Out of these tragedies, however, have come real conversations, in our homes and in our churches, in our offices and in the halls of government. And out of those conversations, change—although not as much change as many of us had hoped for. We are in a different place now than we were one year ago. We’ve changed our reality from aspirational to operational. But there is still work to be done. Vigilance is always required.
Healing starts when people admit that healing is needed. For a while, we were in denial, and that denial kept us apart, fractured the government, fractured relationships between our family in blue and families in our communities. We have to cross a barrier that has kept us apart, a barrier that has said ‘my philosophy is the right philosophy.’ We admit together that it has to be one philosophy — and it’s that all lives matter.
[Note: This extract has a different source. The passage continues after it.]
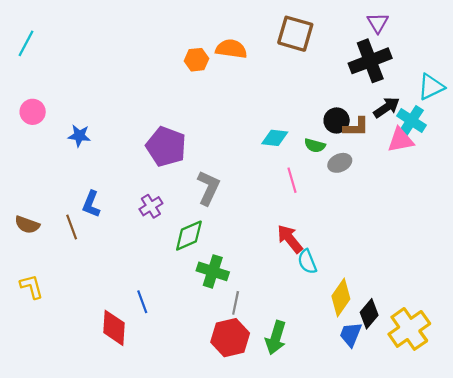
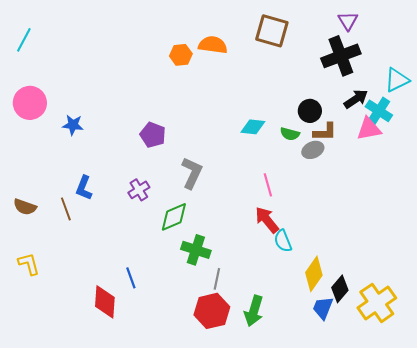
pink circle: (33, 112) -> (30, 103), size x1.4
brown L-shape: (356, 127) -> (325, 132), moved
purple pentagon: (166, 147) -> (153, 135), size x0.7
pink line: (292, 180) -> (268, 185), moved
We must come together to be the recipients of peace and harmony. We must cast out hate and move forward, so that we can all really live what we talk about — a unified community that loves and cares for all.
Just as Dr. Martin Luther King Jr. said that the arc of the moral universe bends toward justice, I am confident that this city, this state, this nation, will bend toward justice.
Here in New York City, we’ve begun a process of police reforms: the retraining of the entire police force and a renewed emphasis on community policing, where officers interact with residents and get to know them—the way it was when I grew up on Staten Island.
Because, as a city, we bend toward justice.
In our state, the governor has designated the attorney general as a special prosecutor for cases in which unarmed civilians die at the hands of a law enforcement officer. It’s a welcome step to removing conflicts, whether real or perceived.
Because, as a state, we bend toward justice.
And finally as a nation, we’re again talking about race, and I expect these conversations to continue. We watched a historic event last week, the removal of the Confederate battle flag from the South Carolina statehouse. A symbol of hatred and slavery, raised there in the 1950s to counter a growing Civil Rights movement, was finally furled forever.
Because as a nation, we bend toward justice.
Our conversations will continue into the next year. We will work, together, to ensure that no other family will have to live through the tragedy that the Garner family has endured. Because out of tragedy can come the opportunity for positive change. And we will work together, today, tomorrow and however long it takes to have peace in our neighborhoods, in our city and in our nation.
That is our shared commitment, because together, we can and will continue to push the arc toward justice.